Текст своего отчета Коля к тому времени знал уже наизусть. Всю ночь, ни с кем не советуясь, не отвечая на расспросы и, рискуя снова рассориться со Светой, он ходил по комнате, обдумывая нужные слова. Дел такого рода за время Колиной службы еще не попадалось, но посоветоваться было не с кем. Что скажет жена, он знал и так. А больше доверять было некому. Не с Морским же обсуждать его драгоценную персону?
«Андрей Маркович Гавриловский — любимый и единственный сын адвоката и купчихи, бежавших из России от Великой Октябрьской революции и ненавидящих нашу страну, — нарочно казенными и высокопарными фразами начал отчет Николай. — Такое отношение видно из опубликованных в эмигрантской прессе статей Гавриловского-старшего.
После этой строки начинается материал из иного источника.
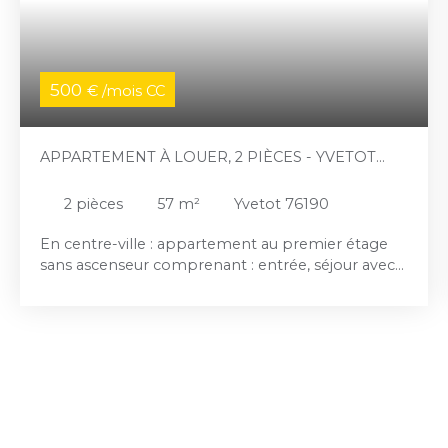
500
€ /mois CC
APPARTEMENT À LOUER, 2 PIÈCES - YVETOT
76190
2
pièces
57
m²
Yvetot 76190
En centre-ville : appartement au premier étage
sans ascenseur comprenant : entrée, séjour avec
coin cuisine (évier) de 26m², un couloir desservant
une salle de douche/WC et une grande chambre
(16m²) avec placard. Chauffage individuel
électrique. Production d'eau chaude avec chauffe-
eau électrique. Huisseries en double vitrage et
volets roulants manuels. Compteurs eau et
électricité individuels. Fibre. Une cave au sous-sol.
Disponible de suite. Loyer mensuel hors charges:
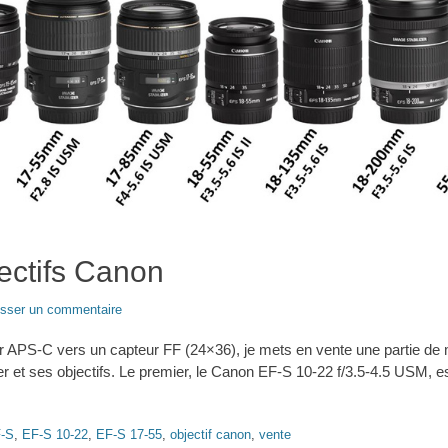
ectifs Canon
isser un commentaire
r APS-C vers un capteur FF (24×36), je mets en vente une partie de
ier et ses objectifs. Le premier, le Canon EF-S 10-22 f/3.5-4.5 USM, e
-S
,
EF-S 10-22
,
EF-S 17-55
,
objectif canon
,
vente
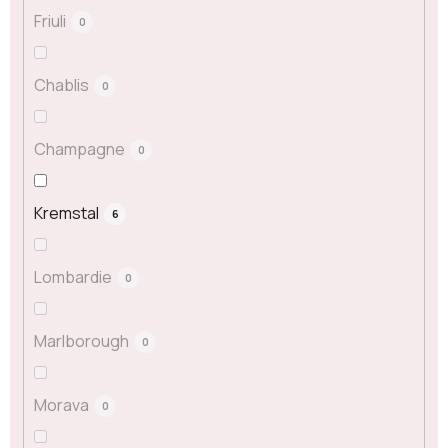
Friuli
0
Chablis
0
Champagne
0
Kremstal
6
Lombardie
0
Marlborough
0
Morava
0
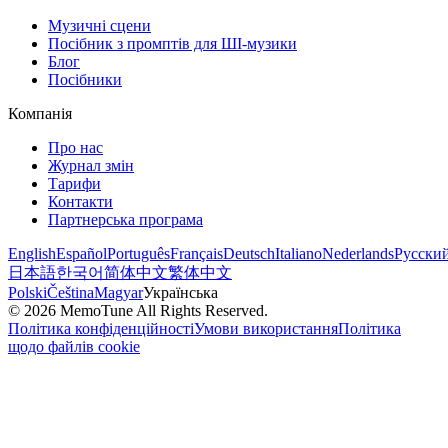
Музичні сцени
Посібник з промптів для ШІ-музики
Блог
Посібники
Компанія
Про нас
Журнал змін
Тарифи
Контакти
Партнерська програма
English
Español
Português
Français
Deutsch
Italiano
Nederlands
Русски
日本語
한국어
简体中文
繁体中文
Polski
Čeština
Magyar
Українська
©
2026
MemoTune
All Rights Reserved.
Політика конфіденційності
Умови використання
Політика
щодо файлів cookie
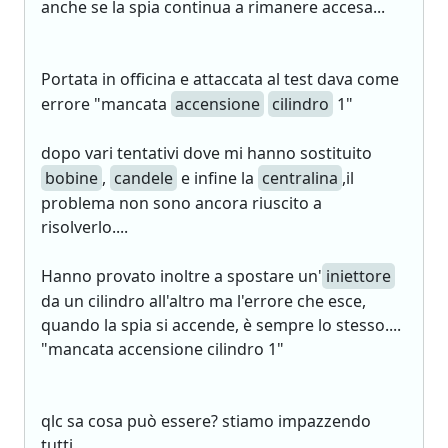
anche se la spia continua a rimanere accesa...
Portata in officina e attaccata al test dava come
errore "mancata
accensione
cilindro
1"
dopo vari tentativi dove mi hanno sostituito
bobine
,
candele
e infine la
centralina
,il
problema non sono ancora riuscito a
risolverlo....
Hanno provato inoltre a spostare un'
iniettore
da un cilindro all'altro ma l'errore che esce,
quando la spia si accende, è sempre lo stesso....
"mancata accensione cilindro 1"
qlc sa cosa può essere? stiamo impazzendo
tutti...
Судя по откровенным признаниям в последней беседе, сын тоже унаследовал семейные заблуждения. Однако, в знак своей дружбы с Луи Арагоном и из-за хорошего гонорара, Гавриловский-младший согласился принять участие в поездке и отправился в СССР. В первый же день он обратил внимание на Милену Иссен, которая была довольно привлекательной женщиной, однако придерживалась прямо противоположных взглядов на свою когда-то по ошибке покинутую Родину. Во время поездки у Милены и Гавриловского завязались близкие отношения личного и интимного характера», — последним оборотом Коля особенно гордился, считая, что, прочтя такое, никто не усомнится в искренности и полнейшей глупости автора текста. — «Для Гавриловского это было серьезное чувство, для товарища Иссен — мимолетное увлечение, ничуть не меняющее ее дальнейшие планы. А в планах у гражданки Иссен был побег от кабалы капитализма и жизнь в СССР. Причем, с мужчиной, в которого она была влюблена в юности и которого собиралась сейчас разыскать — она узнала, что он живет в Киеве и планировала уговорить его бросить семью и уехать на Урал. Там проживала сестра Милены, давно уехавшая из Харькова. Планам гражданки Иссен мешало только одно — неусыпный контроль со стороны правоохранительных органов, под которым она никак не могла бросить делегацию, сбежать и раствориться среди советских граждан. Тогда гражданка Иссен задумала выехать из Харькова по документам Ирины Онуфриевой, нечаянное свое сходство с которой обнаружила, посетив выступление нашей балетной труппы».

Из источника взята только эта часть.